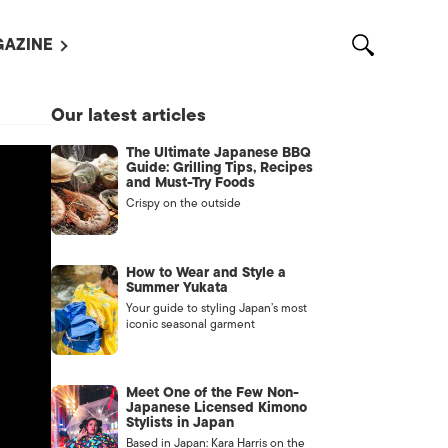
AZINE
L MAGAZINES
Our latest articles
OUT US
The Ultimate Japanese BBQ
VERTISE WITH US /
Guide: Grilling Tips, Recipes
告募集
and Must-Try Foods
Crispy on the outside
NTACT US
ASSIFIEDS
How to Wear and Style a
Summer Yukata
Your guide to styling Japan’s most
iconic seasonal garment
Meet One of the Few Non-
Japanese Licensed Kimono
Stylists in Japan
OTHER
Based in Japan: Kara Harris on the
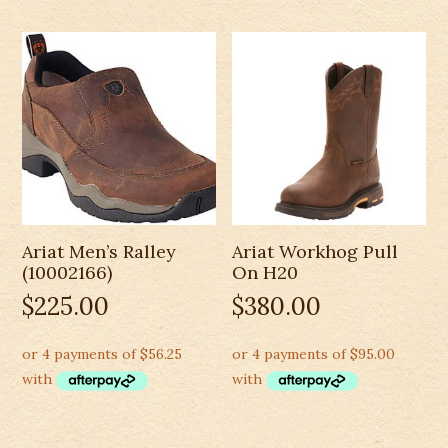
Ariat Men’s Ralley
Ariat Workhog Pull
(10002166)
On H20
$
225.00
$
380.00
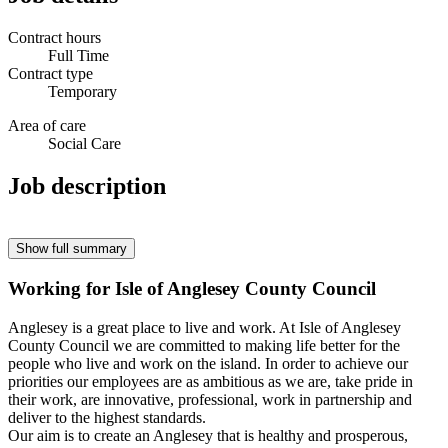
Contract hours
Full Time
Contract type
Temporary
Area of care
Social Care
Job description
Show full summary
Working for Isle of Anglesey County Council
Anglesey is a great place to live and work. At Isle of Anglesey
County Council we are committed to making life better for the
people who live and work on the island. In order to achieve our
priorities our employees are as ambitious as we are, take pride in
their work, are innovative, professional, work in partnership and
deliver to the highest standards.
Our aim is to create an Anglesey that is healthy and prosperous,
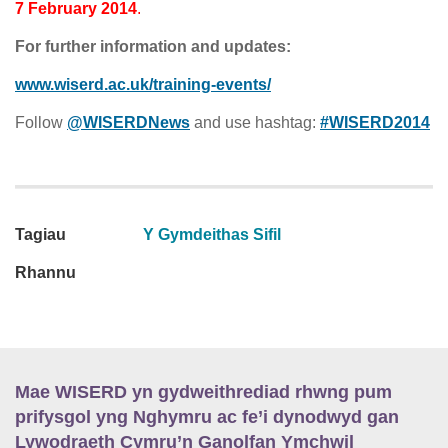
7 February 2014
.
For further information and updates:
www.wiserd.ac.uk/training-events/
Follow
@WISERDNews
and use hashtag:
#WISERD2014
Tagiau
Y Gymdeithas Sifil
Rhannu
Mae WISERD yn gydweithrediad rhwng pum
prifysgol yng Nghymru ac fe’i dynodwyd gan
Lywodraeth Cymru’n Ganolfan Ymchwil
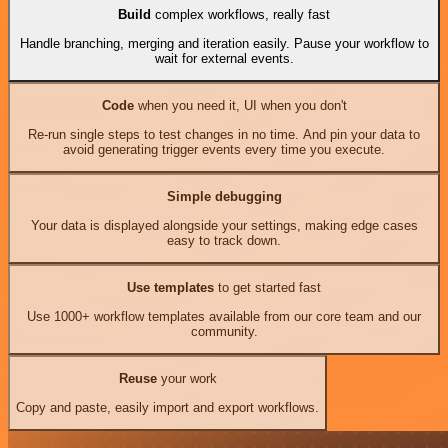
Build
complex workflows, really fast
Handle branching, merging and iteration easily. Pause your workflow to
wait for external events.
Code
when you need it, UI when you don't
Re-run single steps to test changes in no time. And pin your data to
avoid generating trigger events every time you execute.
Simple debugging
Your data is displayed alongside your settings, making edge cases
easy to track down.
Use templates
to get started fast
Use 1000+ workflow templates available from our core team and our
community.
Reuse
your work
Copy and paste, easily import and export workflows.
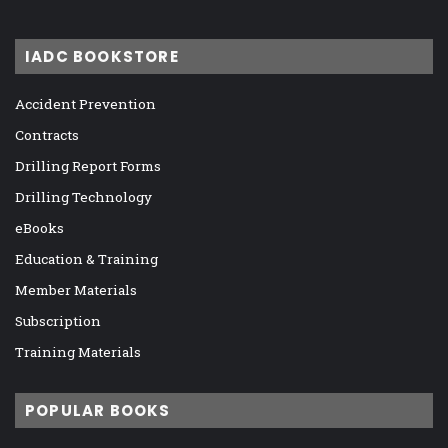
IADC BOOKSTORE
Accident Prevention
Contracts
Drilling Report Forms
Drilling Technology
eBooks
Education & Training
Member Materials
Subscription
Training Materials
POPULAR BOOKS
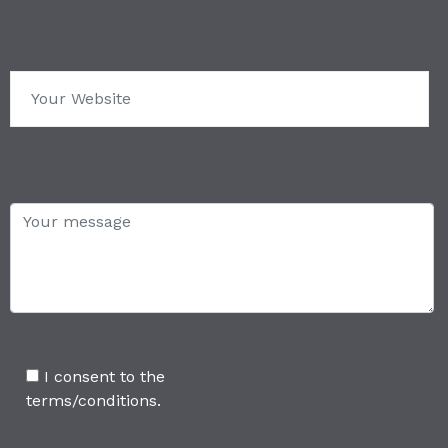
I consent to the
terms/conditions.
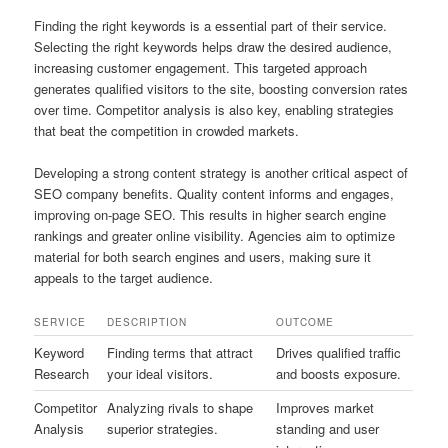
Finding the right keywords is a essential part of their service.
Selecting the right keywords helps draw the desired audience,
increasing customer engagement. This targeted approach
generates qualified visitors to the site, boosting conversion rates
over time. Competitor analysis is also key, enabling strategies
that beat the competition in crowded markets.
Developing a strong content strategy is another critical aspect of
SEO company benefits. Quality content informs and engages,
improving on‑page SEO. This results in higher search engine
rankings and greater online visibility. Agencies aim to optimize
material for both search engines and users, making sure it
appeals to the target audience.
SERVICE
DESCRIPTION
OUTCOME
Keyword
Finding terms that attract
Drives qualified traffic
Research
your ideal visitors.
and boosts exposure.
Competitor
Analyzing rivals to shape
Improves market
Analysis
superior strategies.
standing and user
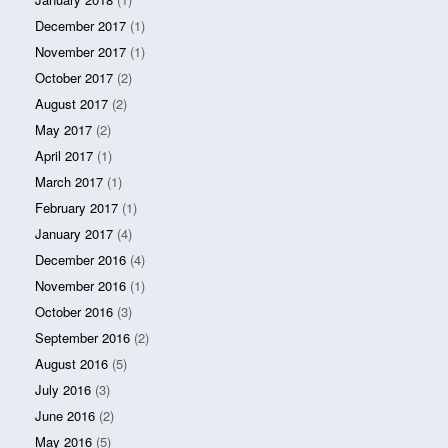
December 2017
(1)
November 2017
(1)
October 2017
(2)
August 2017
(2)
May 2017
(2)
April 2017
(1)
March 2017
(1)
February 2017
(1)
January 2017
(4)
December 2016
(4)
November 2016
(1)
October 2016
(3)
September 2016
(2)
August 2016
(5)
July 2016
(3)
June 2016
(2)
May 2016
(5)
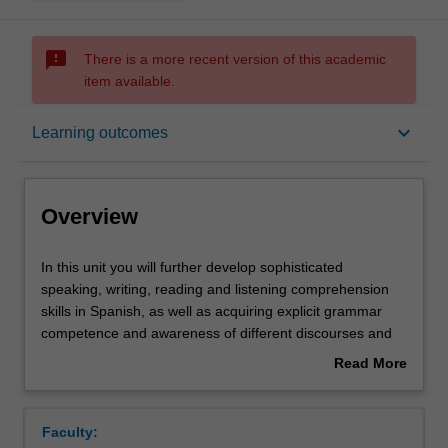
sms_failed
There is a more recent version of this academic
item available.
Overview
keyboard_arrow_down
Learning outcomes
Offerings
Overview
Requisites
In
In this unit you will further develop sophisticated
this
speaking, writing, reading and listening comprehension
unit
skills in Spanish, as well as acquiring explicit grammar
you
Rules
competence and awareness of different discourses and
will
registers. In the culture component, you will further foster
Read More
further
your Spanish and Latin American cultural literacy through
about
develop
the study of short stories in Spanish.
Contacts
Overview
sophisticated
Faculty:
speaking,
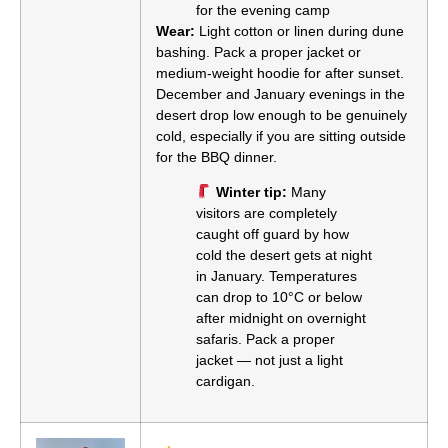
for the evening camp
Wear:
Light cotton or linen during dune
bashing. Pack a proper jacket or
medium-weight hoodie for after sunset.
December and January evenings in the
desert drop low enough to be genuinely
cold, especially if you are sitting outside
for the BBQ dinner.
Winter tip:
Many
visitors are completely
caught off guard by how
cold the desert gets at night
in January. Temperatures
can drop to 10°C or below
after midnight on overnight
safaris. Pack a proper
jacket — not just a light
cardigan.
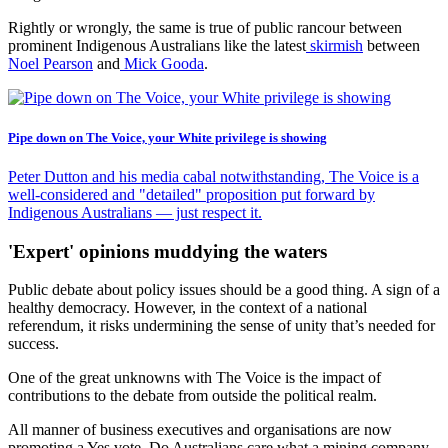
Rightly or wrongly, the same is true of public rancour between
prominent Indigenous Australians like the latest
skirmish
between
Noel Pearson
and
Mick Gooda
.
Pipe down on The Voice, your White privilege is showing
Peter Dutton and his media cabal notwithstanding, The Voice is a
well-considered and "detailed" proposition put forward by
Indigenous Australians — just respect it.
'Expert' opinions muddying the waters
Public debate about policy issues should be a good thing. A sign of a
healthy democracy. However, in the context of a national
referendum, it risks undermining the sense of unity that’s needed for
success.
One of the great unknowns with The Voice is the impact of
contributions to the debate from outside the political realm.
All manner of business executives and organisations are now
promoting a Yes vote. Do Australians care what a mining company,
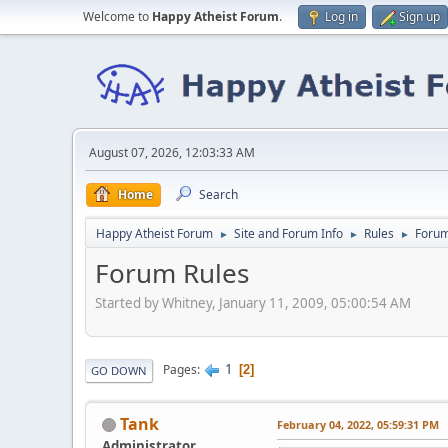
Welcome to
Happy Atheist Forum
.
Log in
Sign up
August 07, 2026, 12:03:33 AM
Home
Search
Happy Atheist Forum
Site and Forum Info
Rules
Forum
►
►
►
Forum Rules
Started by Whitney, January 11, 2009, 05:00:54 AM
1
Pages
2
GO DOWN
Tank
February 04, 2022, 05:59:31 PM
Administrator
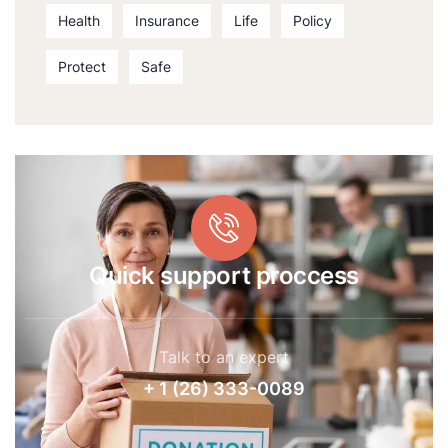
Health
Insurance
Life
Policy
Protect
Safe
Quick support proccess
Talk to an expert
+ 1 (26) 333-0089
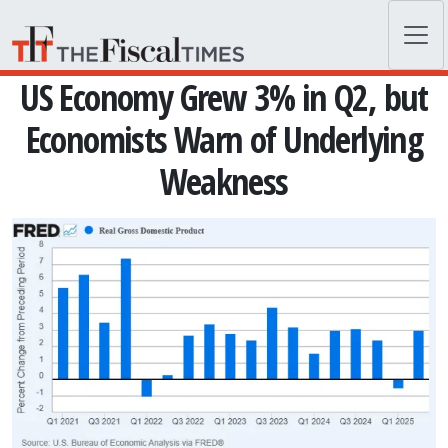
Skip to main content
US Economy Grew 3% in Q2, but
Economists Warn of Underlying
Weakness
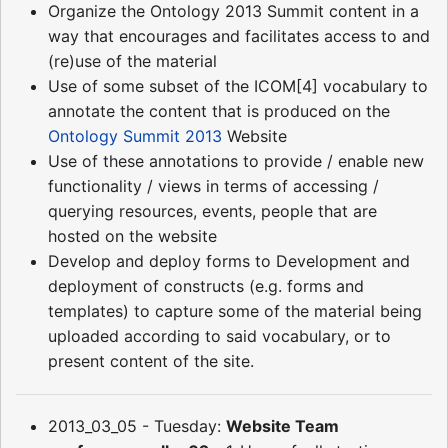
Organize the Ontology 2013 Summit content in a
way that encourages and facilitates access to and
(re)use of the material
Use of some subset of the ICOM[4] vocabulary to
annotate the content that is produced on the
Ontology Summit 2013
Website
Use of these annotations to provide / enable new
functionality / views in terms of accessing /
querying resources, events, people that are
hosted on the website
Develop and deploy forms to Development and
deployment of constructs (e.g. forms and
templates) to capture some of the material being
uploaded according to said vocabulary, or to
present content of the site.
2013_03_05 - Tuesday:
Website Team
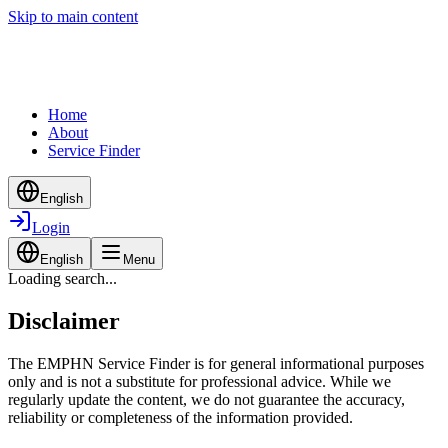
Skip to main content
Home
About
Service Finder
English
Login
English
Menu
Loading search...
Disclaimer
The EMPHN Service Finder is for general informational purposes
only and is not a substitute for professional advice. While we
regularly update the content, we do not guarantee the accuracy,
reliability or completeness of the information provided.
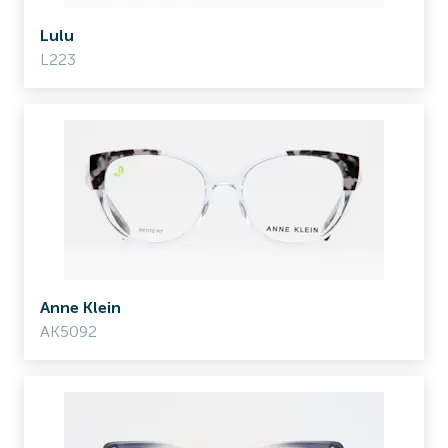
Lulu
L223
Anne Klein
AK5092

*TASK DETAILS*
If a record above contains a picture, leave the picture out and transcribe everything else exactly.

*TASK ANSWER*
AZINE
L MAGAZINES
Our latest articles
OUT US
The Ultimate Japanese BBQ
VERTISE WITH US /
Guide: Grilling Tips, Recipes
告募集
and Must-Try Foods
Crispy on the outside
NTACT US
ASSIFIEDS
How to Wear and Style a
Summer Yukata
Your guide to styling Japan’s most
iconic seasonal garment
Meet One of the Few Non-
Japanese Licensed Kimono
Stylists in Japan
OTHER
Based in Japan: Kara Harris on the
Ariat Men’s Ralley
Ariat Workhog Pull
(10002166)
On H20
$
225.00
$
380.00
Contract hours
Full Time
Contract type
Temporary
Area of care
Social Care
Job description
Show full summary
Working for Isle of Anglesey County Council
Anglesey is a great place to live and work. At Isle of Anglesey
County Council we are committed to making life better for the
people who live and work on the island. In order to achieve our
priorities our employees are as ambitious as we are, take pride in
their work, are innovative, professional, work in partnership and
deliver to the highest standards.
Our aim is to create an Anglesey that is healthy and prosperous,
7 February 2014
.
For further information and updates:
www.wiserd.ac.uk/training-events/
Follow
@WISERDNews
and use hashtag:
#WISERD2014
Tagiau
Y Gymdeithas Sifil
Rhannu
Mae WISERD yn gydweithrediad rhwng pum
prifysgol yng Nghymru ac fe’i dynodwyd gan
Lywodraeth Cymru’n Ganolfan Ymchwil
Build
complex workflows, really fast
Handle branching, merging and iteration easily. Pause your workflow to
wait for external events.
Code
when you need it, UI when you don't
Re-run single steps to test changes in no time. And pin your data to
avoid generating trigger events every time you execute.
Simple debugging
Your data is displayed alongside your settings, making edge cases
easy to track down.
Use templates
to get started fast
Use 1000+ workflow templates available from our core team and our
community.
Reuse
your work
Copy and paste, easily import and export workflows.
IADC BOOKSTORE
Accident Prevention
Contracts
Drilling Report Forms
Drilling Technology
eBooks
Education & Training
Member Materials
Subscription
Training Materials
POPULAR BOOKS
I consent to the
terms/conditions.
Finding the right keywords is a essential part of their service.
Selecting the right keywords helps draw the desired audience,
increasing customer engagement. This targeted approach
generates qualified visitors to the site, boosting conversion rates
over time. Competitor analysis is also key, enabling strategies
that beat the competition in crowded markets.
Developing a strong content strategy is another critical aspect of
SEO company benefits. Quality content informs and engages,
improving on‑page SEO. This results in higher search engine
rankings and greater online visibility. Agencies aim to optimize
material for both search engines and users, making sure it
appeals to the target audience.
SERVICE
DESCRIPTION
OUTCOME
Keyword
Finding terms that attract
Drives qualified traffic
Research
your ideal visitors.
and boosts exposure.
Competitor
Analyzing rivals to shape
Improves market
Analysis
superior strategies.
standing and user
December 2017
(1)
November 2017
(1)
October 2017
(2)
August 2017
(2)
May 2017
(2)
April 2017
(1)
March 2017
(1)
February 2017
(1)
January 2017
(4)
December 2016
(4)
November 2016
(1)
October 2016
(3)
September 2016
(2)
August 2016
(5)
July 2016
(3)
June 2016
(2)
May 2016
(5)
sms_failed
There is a more recent version of this academic
item available.
Overview
keyboard_arrow_down
Learning outcomes
Offerings
Overview
Requisites
In
In this unit you will further develop sophisticated
this
speaking, writing, reading and listening comprehension
unit
skills in Spanish, as well as acquiring explicit grammar
you
Rules
competence and awareness of different discourses and
will
registers. In the culture component, you will further foster
Read More
further
your Spanish and Latin American cultural literacy through
about
develop
the study of short stories in Spanish.
Contacts
Overview
sophisticated
Faculty:
speaking,
for the evening camp
Wear:
Light cotton or linen during dune
bashing. Pack a proper jacket or
medium-weight hoodie for after sunset.
December and January evenings in the
desert drop low enough to be genuinely
cold, especially if you are sitting outside
for the BBQ dinner.
Winter tip:
Many
visitors are completely
caught off guard by how
cold the desert gets at night
in January. Temperatures
can drop to 10°C or below
after midnight on overnight
safaris. Pack a proper
jacket — not just a light
cardigan.
Rightly or wrongly, the same is true of public rancour between
prominent Indigenous Australians like the latest
skirmish
between
Noel Pearson
and
Mick Gooda
.
Pipe down on The Voice, your White privilege is showing
Peter Dutton and his media cabal notwithstanding, The Voice is a
well-considered and "detailed" proposition put forward by
Indigenous Australians — just respect it.
'Expert' opinions muddying the waters
Public debate about policy issues should be a good thing. A sign of a
healthy democracy. However, in the context of a national
referendum, it risks undermining the sense of unity that’s needed for
success.
One of the great unknowns with The Voice is the impact of
contributions to the debate from outside the political realm.
All manner of business executives and organisations are now
promoting a Yes vote. Do Australians care what a mining company,
Welcome to
Happy Atheist Forum
.
Log in
Sign up
August 07, 2026, 12:03:33 AM
Home
Search
Happy Atheist Forum
Site and Forum Info
Rules
Forum
►
►
►
Forum Rules
Started by Whitney, January 11, 2009, 05:00:54 AM
1
Pages
2
GO DOWN
Tank
February 04, 2022, 05:59:31 PM
Administrator
Health
Insurance
Life
Policy
Protect
Safe
Quick support proccess
Talk to an expert
+ 1 (26) 333-0089
Skip to main content
US Economy Grew 3% in Q2, but
Economists Warn of Underlying
Weakness
Organize the Ontology 2013 Summit content in a
way that encourages and facilitates access to and
(re)use of the material
Use of some subset of the ICOM[4] vocabulary to
annotate the content that is produced on the
Ontology Summit 2013
Website
Use of these annotations to provide / enable new
functionality / views in terms of accessing /
querying resources, events, people that are
hosted on the website
Develop and deploy forms to Development and
deployment of constructs (e.g. forms and
templates) to capture some of the material being
uploaded according to said vocabulary, or to
present content of the site.
2013_03_05 - Tuesday:
Website Team
Skip to main content
Home
About
Service Finder
English
Login
English
Menu
Loading search...
Disclaimer
The EMPHN Service Finder is for general informational purposes
only and is not a substitute for professional advice. While we
regularly update the content, we do not guarantee the accuracy,
reliability or completeness of the information provided.
Lulu
L223
Anne Klein
AK5092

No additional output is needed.